Anthropic, once a pioneer in supporting the first wave of AI safety laws in the US, is shifting gears. Despite backing transparency mandates in California and New York last year, the company now argues those measures are insufficient to keep pace with the rapidly advancing capabilities of frontier AI models.
Beyond Transparency
According to Cesar Fernandez, Anthropic’s head of US state and local government relations, the transparency-focused bills of 2025 were merely a starting point. The company is now pushing for tougher regulations, including an Illinois measure requiring safety evaluations by third-party auditors and a Massachusetts policy that empowers the state’s attorney general to seek injunctive relief against non-compliant firms.
Fernandez emphasizes that self-reporting and transparency are no longer adequate safety measures for the most powerful systems. Anthropic’s focus is on mitigating catastrophic risks—such as financial disasters or mass casualties—arguing that any developer building models at this scale should be subject to the same rigorous standards.
The Regulatory Capture Debate
Anthropic’s pro-regulation stance has drawn fire from Silicon Valley. David Sacks, technology adviser to President Donald Trump, has accused the company of a "sophisticated regulatory capture strategy," claiming it seeks to drown smaller startups in red tape to secure its market lead.

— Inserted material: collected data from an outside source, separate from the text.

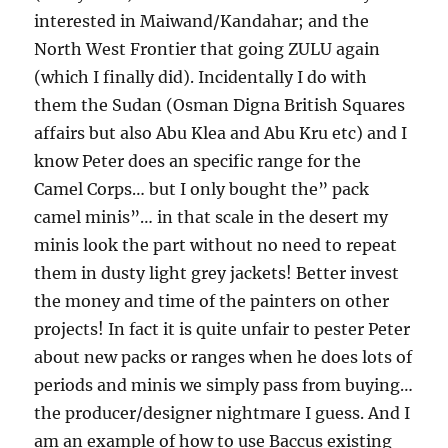
interested in Maiwand/Kandahar; and the
North West Frontier that going ZULU again
(which I finally did). Incidentally I do with
them the Sudan (Osman Digna British Squares
affairs but also Abu Klea and Abu Kru etc) and I
know Peter does an specific range for the
Camel Corps… but I only bought the” pack
camel minis”… in that scale in the desert my
minis look the part without no need to repeat
them in dusty light grey jackets! Better invest
the money and time of the painters on other
projects! In fact it is quite unfair to pester Peter
about new packs or ranges when he does lots of
periods and minis we simply pass from buying…
the producer/designer nightmare I guess. And I
am an example of how to use Baccus existing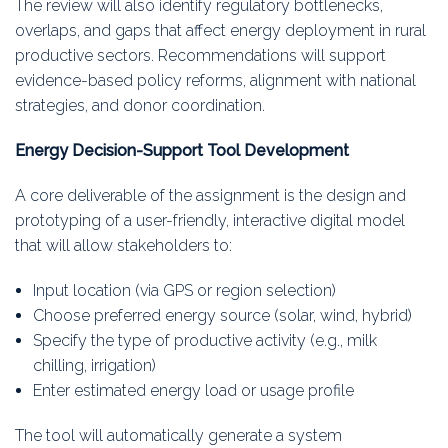
The review will also identify regulatory bottlenecks,
overlaps, and gaps that affect energy deployment in rural
productive sectors. Recommendations will support
evidence-based policy reforms, alignment with national
strategies, and donor coordination.
Energy Decision-Support Tool Development
A core deliverable of the assignment is the design and
prototyping of a user-friendly, interactive digital model
that will allow stakeholders to:
Input location (via GPS or region selection)
Choose preferred energy source (solar, wind, hybrid)
Specify the type of productive activity (e.g., milk
chilling, irrigation)
Enter estimated energy load or usage profile
The tool will automatically generate a system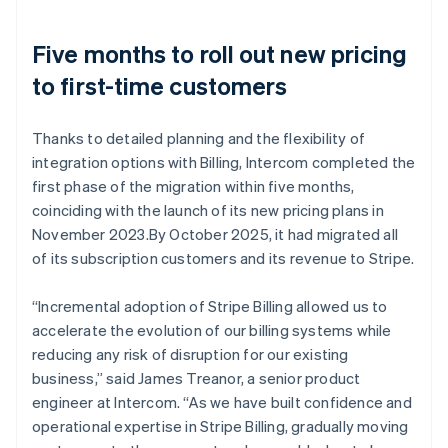
Five months to roll out new pricing
to first-time customers
Thanks to detailed planning and the flexibility of
integration options with Billing, Intercom completed the
first phase of the migration within five months,
coinciding with the launch of its new pricing plans in
November 2023.By October 2025, it had migrated all
of its subscription customers and its revenue to Stripe.
“Incremental adoption of Stripe Billing allowed us to
accelerate the evolution of our billing systems while
reducing any risk of disruption for our existing
business,” said James Treanor, a senior product
engineer at Intercom. “As we have built confidence and
operational expertise in Stripe Billing, gradually moving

Fernandez denies this, noting that the endorsed bills typically target companies with over $500 million in annual revenue and development costs in the hundreds of millions.

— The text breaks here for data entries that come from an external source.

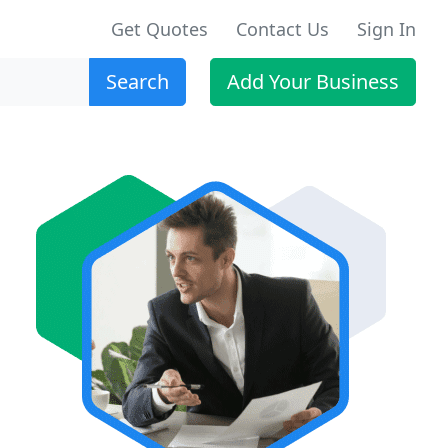
Get Quotes
Contact Us
Sign In
Search
Add Your Business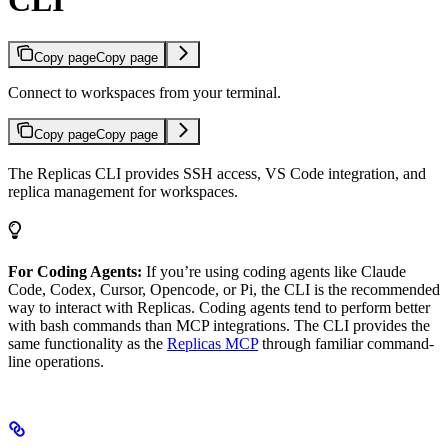
CLI
Copy page
Copy page
Connect to workspaces from your terminal.
Copy page
Copy page
The Replicas CLI provides SSH access, VS Code integration, and
replica management for workspaces.
For Coding Agents:
If you’re using coding agents like Claude
Code, Codex, Cursor, Opencode, or Pi, the CLI is the recommended
way to interact with Replicas. Coding agents tend to perform better
with bash commands than MCP integrations. The CLI provides the
same functionality as the
Replicas MCP
through familiar command-
line operations.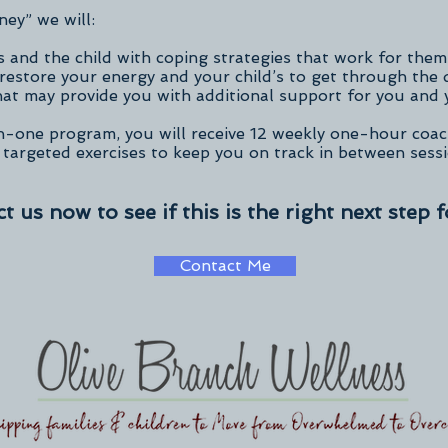
ney” we will:
 and the child with coping strategies that work for them
restore your energy and your child’s to get through the 
at may provide you with additional support for you and 
n-one program, you will receive 12 weekly one-hour coac
 targeted exercises to keep you on track in between sess
t us now to see if this is the right next step f
Contact Me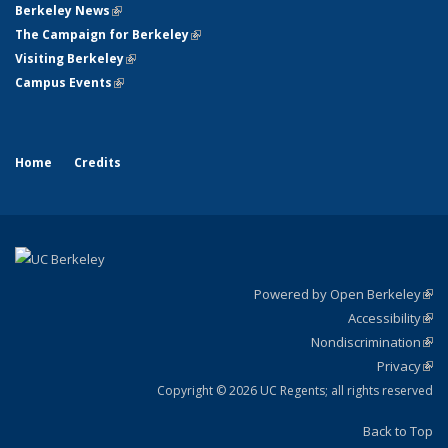
Berkeley News
(link is external)
The Campaign for Berkeley
(link is external)
Visiting Berkeley
(link is external)
Campus Events
(link is external)
Home
Credits
Powered by Open Berkeley
(link
Accessibility
exte
Sta
(link
Nondiscrimination
exte
Poli
(link
Privacy
Sta
exte
Sta
(link
exte
Copyright © 2026 UC Regents; all rights reserved
Back to Top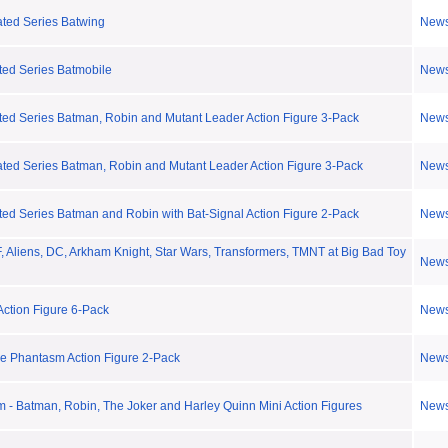
ted Series Batwing
New
ted Series Batmobile
New
ted Series Batman, Robin and Mutant Leader Action Figure 3-Pack
New
ted Series Batman, Robin and Mutant Leader Action Figure 3-Pack
New
ed Series Batman and Robin with Bat-Signal Action Figure 2-Pack
New
 Aliens, DC, Arkham Knight, Star Wars, Transformers, TMNT at Big Bad Toy
New
ction Figure 6-Pack
New
he Phantasm Action Figure 2-Pack
New
m - Batman, Robin, The Joker and Harley Quinn Mini Action Figures
New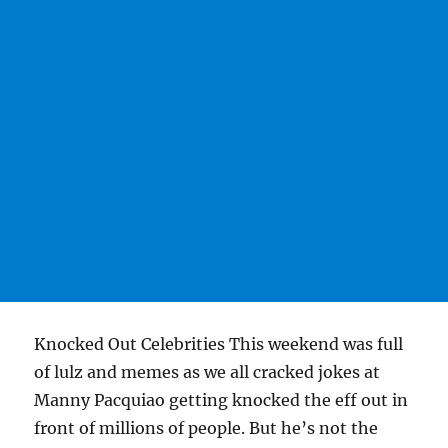
Knocked Out Celebrities This weekend was full
of lulz and memes as we all cracked jokes at
Manny Pacquiao getting knocked the eff out in
front of millions of people. But he’s not the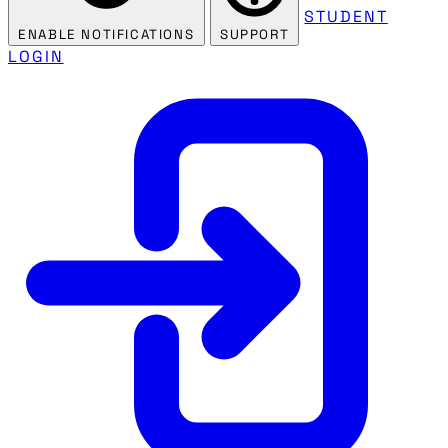
STUDENT
ENABLE NOTIFICATIONS
SUPPORT
LOGIN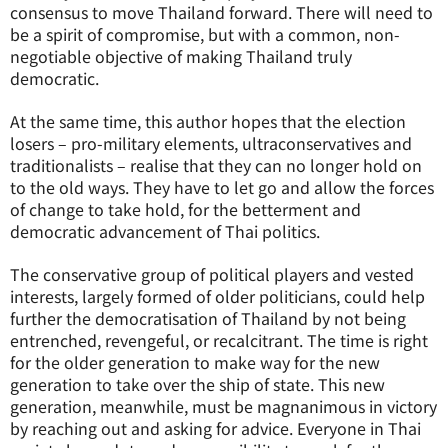
consensus to move Thailand forward. There will need to
be a spirit of compromise, but with a common, non-
negotiable objective of making Thailand truly
democratic.
At the same time, this author hopes that the election
losers – pro-military elements, ultraconservatives and
traditionalists – realise that they can no longer hold on
to the old ways. They have to let go and allow the forces
of change to take hold, for the betterment and
democratic advancement of Thai politics.
The conservative group of political players and vested
interests, largely formed of older politicians, could help
further the democratisation of Thailand by not being
entrenched, revengeful, or recalcitrant. The time is right
for the older generation to make way for the new
generation to take over the ship of state. This new
generation, meanwhile, must be magnanimous in victory
by reaching out and asking for advice. Everyone in Thai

Geopolitics and Federal Oversight
While active at the state level, Anthropic draws a line regarding deployment bans. The company maintains that the power to block a new AI model's deployment should reside with the federal government rather than state lawmakers. This stance follows a directive from the Trump administration that led Anthropic to suspend access to its Mythos and Fable 5 models for foreign nationals.
Furthermore, the company has taken its concerns to the federal level, accusing Chinese giant Alibaba of a "distillation attack"—systematically prompting Anthropic’s models to extract information for its own AI tools. Critics argue this may be another form of regulatory capture aimed at curbing competition from Chinese open-weight models.